現在主流のリチウムイオン電池の電解質は可燃性の有機溶媒であり、漏出や過熱などの安定性に課題を抱えている。電解質を固体材料に置き換える全固体電池は、これらの課題を解決し得るとして期待が高まっているが、その実現には、有機電解質以上のイオン伝導体が必要。

菅野教授らの研究グループは2011年に発見した有機溶媒系に匹敵する超イオン伝導体Li10GeP2S12を足掛かりに、新たにLi9.54Si1.74P1.44S11.7Cl0.3など二つの有望物質を発見。これを使った全固体電池はリチウムイオン電池を上回る次世代電池になりうることを確認した。

―― 今回、念願の材料を手にしたということですね。

菅野氏: 我々は試行錯誤を繰り返しながら物質探索を続け、2011年には、イオン伝導率が有機電解質に匹敵するセラミックス材料Li10GeP2S12(LGPS=リチウム・ゲルマニウム・リン・硫黄)を開発しました(参考文献1)。ただ、この材料を電解質とする全固体型電池を作っても、電流などの出力特性が従来のリチウムイオン電池を凌駕することはできませんでした。

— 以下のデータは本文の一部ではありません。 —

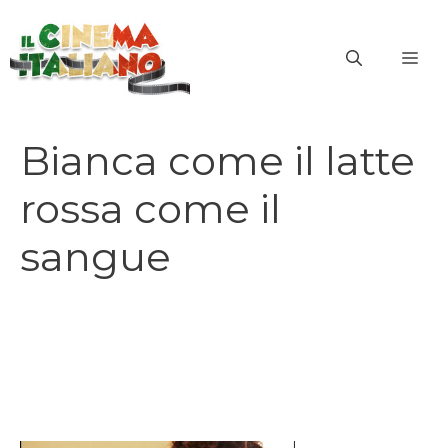
Vai
al
ME
contenuto
Bianca come il latte
rossa come il
sangue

しかし、このLGPSに可能性を見出し、LGPSをもとに硫化物系の新物質探索を行ってきました。高価なゲルマニウムに代わる元素はないかと、加藤さんが中心となって地道な作業を続け、イオン伝導率が有機電解質の2倍という超イオン伝導体Li9.54Si1.74P1.44S11.7Cl0.3を発見したのです(参考文献2)。超イオン伝導体とは、イオンが固体の中をあたかも液体の中を流れるかのように動き回れる物質のことです。さらに、Li9.54Si1.74P1.44S11.7Cl0.3に加え、リチウム金属負極の電解質に使える、より安定した超イオン伝導体のLi9.6P3S12も発見しました(参考文献2)。

この2つの超イオン伝導体を用いて、全固体電池を作りました。室温(27℃)でリチウムイオン電池の3倍以上も電流が流れるなど高い出力特性を持っています。さらにリチウムイオン電池の欠点であった低温(マイナス30℃)、高温(100℃)でも安定して充電、放電ができることが分かりました。

―― 超イオン伝導体を見つけるのは苦労の連続ではなかったですか。

加藤氏: 菅野先生との共同研究で2011年にNature Materials にLi10GeP2S12という有望材料を発表してから、世界中で開発競争がスタートしました。他の研究機関に先を越されないかというプレッシャーの中で走り続けることは緊張感がありました。

まず高価なゲルマニウムをシリコンやスズに置き換える研究を開始し、置換はある程度うまくいきましたが、イオン伝導率がLGPS系に比べ半分程度まで下がってしまいました。有機電解質を超える魅力を持つ材料をゲルマニウムなしで何とか実現したいと、新しい組成を合成しては調べることを毎日繰り返しました。その中で、少しだけいつもと違う傾向を見つけました。

いつもより不純物が多いのに、経験上、少しだけイオン伝導率が高い気がしたのです。それが塩素添加系でした。何か違うと感じてその周辺を徹底的に調べて、今回の発見にたどり着きました。組成と数字を眺めていただけでは駄目だったと思います。不安と闘いながら、毎日実験をさせてもらえたおかげです。特別な工夫があったわけではないのですが、わずかな違いを見落とさなかったことが良かったと思っています。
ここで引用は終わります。